**Directions for this task**
Every line from the one bearing "Drawer fronts" through the last line of the entries should be printed exactly, with no other output.

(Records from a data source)
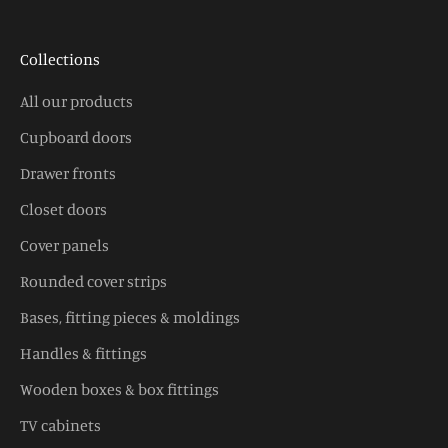
Collections
All our products
Cupboard doors
Drawer fronts
Closet doors
Cover panels
Rounded cover strips
Bases, fitting pieces & moldings
Handles & fittings
Wooden boxes & box fittings
TV cabinets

**Solution to this exercise**
Drawer fronts
Closet doors
Cover panels
Rounded cover strips
Bases, fitting pieces & moldings
Handles & fittings
Wooden boxes & box fittings
TV cabinets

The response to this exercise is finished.